- _TASK OBJECTIVE_: Transcribe only what runs from the line containing "お好きなスペースに飾ってアートをお楽しみください。" through the final line below, exactly, and leave every picture out.

- _Stored items_:

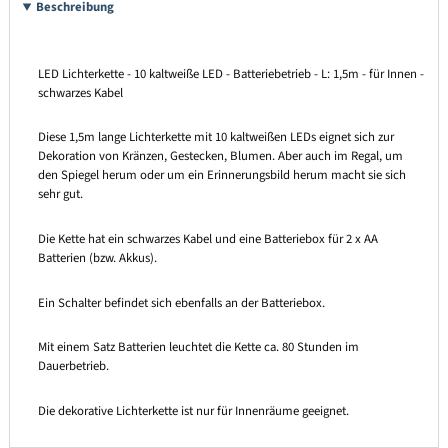
Beschreibung
LED Lichterkette - 10 kaltweiße LED - Batteriebetrieb - L: 1,5m - für Innen -
schwarzes Kabel
Diese 1,5m lange Lichterkette mit 10 kaltweißen LEDs eignet sich zur
Dekoration von Kränzen, Gestecken, Blumen. Aber auch im Regal, um
den Spiegel herum oder um ein Erinnerungsbild herum macht sie sich
sehr gut.
Die Kette hat ein schwarzes Kabel und eine Batteriebox für 2 x AA
Batterien (bzw. Akkus).
Ein Schalter befindet sich ebenfalls an der Batteriebox.
Mit einem Satz Batterien leuchtet die Kette ca. 80 Stunden im
Dauerbetrieb.
Die dekorative Lichterkette ist nur für Innenräume geeignet.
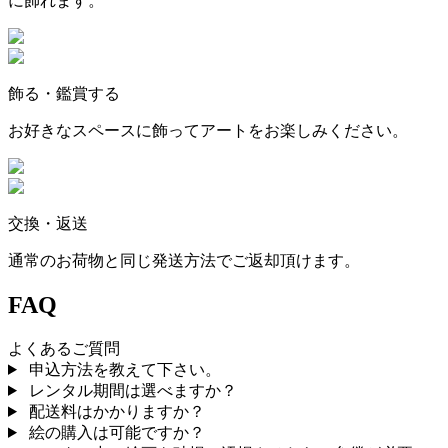
に飾れます。
飾る・鑑賞する
お好きなスペースに飾ってアートをお楽しみください。
交換・返送
通常のお荷物と同じ発送方法でご返却頂けます。
FAQ
よくあるご質問
申込方法を教えて下さい。
レンタル期間は選べますか？
配送料はかかりますか？
絵の購入は可能ですか？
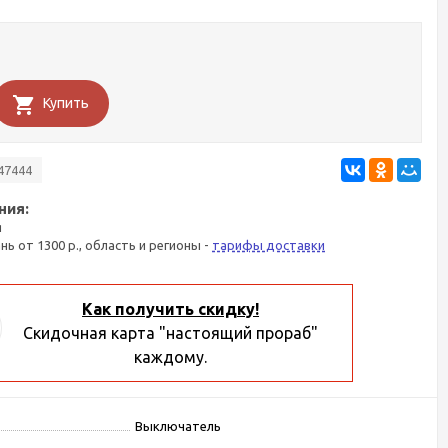
Купить
47444
ния:
я
ань от 1300 р., область и регионы -
тарифы доставки
Как получить скидку!
Скидочная карта "настоящий прораб"
каждому.
Выключатель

- _SOLVED PROBLEM_:
お好きなスペースに飾ってアートをお楽しみください。
交換・返送
通常のお荷物と同じ発送方法でご返却頂けます。
FAQ
よくあるご質問
申込方法を教えて下さい。
レンタル期間は選べますか？
配送料はかかりますか？
絵の購入は可能ですか？
Купить
47444
ния:
я
ань от 1300 р., область и регионы -
тарифы доставки
Как получить скидку!
Скидочная карта "настоящий прораб"
каждому.
Выключатель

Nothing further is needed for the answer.